A developing reputation that earned the youngster an invite to the USA Basketball tryouts last summer, where a spot many expected Green to have was filled instead by Westbrook and his uptempo flavor. We all know how that ended.
Westbrook, Durant and the rest of Team USA brought home the gold. But more importantly, the pride of global basketball back to its home country. It made Durant a force to be reckoned with, worldwide. It made Russell Westbrook a household name in circles outside OKC and UCLA.
But the summer games may also have been a contributing factor to Durant's stamina and subsequent maladies every bit as much as it has been a boost to Westbrook's confidence and overall rise.
Westbrook isn't the new face. Durant isn't old hat. And, yes, Green is still a viable member of the Oklahoma City Thunder.
This isn't a firmly tenured group of grizzled veterans hoping for a last gasp shot at another ring before legends retire. This isn't a three-ring circus of players full of themselves that have spurned their hometown teams in favor of media hype and $4.1 million beachfront mansions.
This is a team that gets it.
Teamwork is working together – even when apart. A 'less me, more we' mentality, even when its 'star' players are benched.
“I want to be the best teammate I can be,” Durant recently told local media. “I think I can learn a lot… I could be a better teammate.
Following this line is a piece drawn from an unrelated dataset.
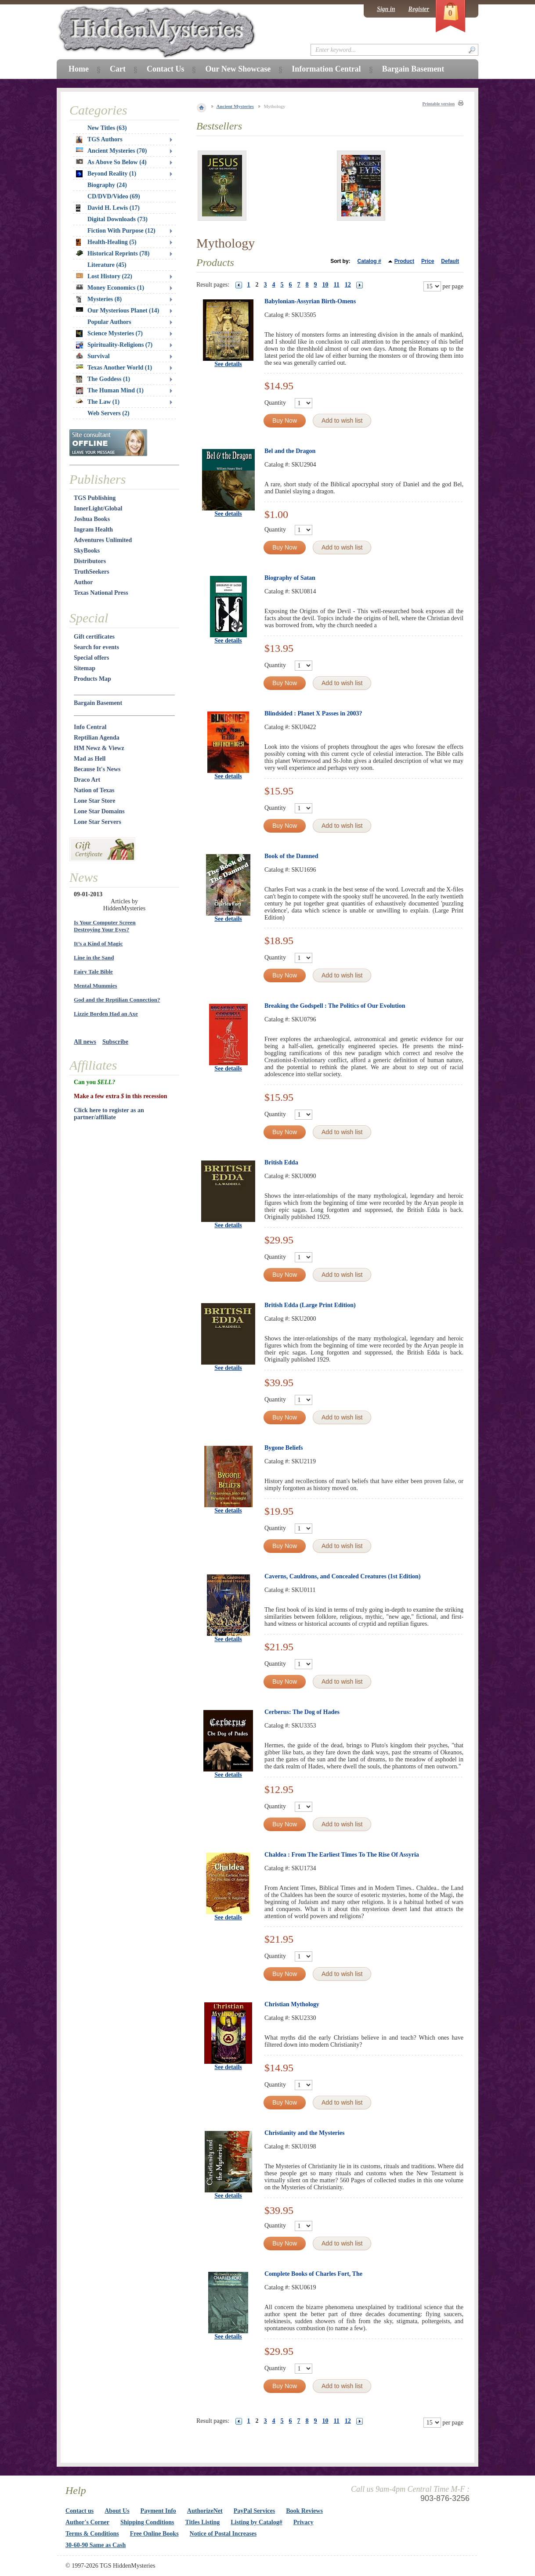  I want to click on Contact Us, so click(165, 69).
And that's what I tried to do – spark my guys from the bench. It's a good lesson for us.”
Winning together. Benched together. Rising together.
The rise continues, even though it may seem there are intermittent holds or interruptions in that rise.
The disciplinary benching by head coach Scott Brooks, the injuries to Durant and Green, and the Team USA exposure all have afforded opportunities for Westbrook to improve his game – from 41.8 percent a year ago to 43.7 from the field.
He's nearly doubled his trips to the charity stripe. He's getting to the glass more, and cleaning while he's there, No. 4 in the league among guards who include names like Dwyane Wade and Kobe Bryant. And, yes, his No. 0 jersey is in mainstream stores hanging right alongside Durant's.
No special orders necessary.
His head is in the game, but no bigger. He's just another kid from Lawndale, California trying to, continuing to, and succeeding at making his mark.
No one's shadow stands shorter or taller on this team. It's a collective team shadow set to tower over many of the league's other teams for many years to come, and the guy they call Brook figures to be a solid part of that.
Coming together was a process. Keeping together is progress. And the Thunder have proven that working together is almost always a success. There are those that would argue that conflict is inevitable when egos are involved. But the coaching staff and the players have a unified mindset that helps them complement one another's strengths and weaknesses… and, most importantly, there aren't any egos.
Merely one team identity, one that embraces the simplicity and humility of the fans that support it.
Russell Westbrook's emergence hasn't detracted from that mission. It hasn't taken anything away from Durant, statistically or from a team leader standpoint… It has simply made the Oklahoma City Thunder that much more dangerous.
And that's the way fans like it in the Sooner State.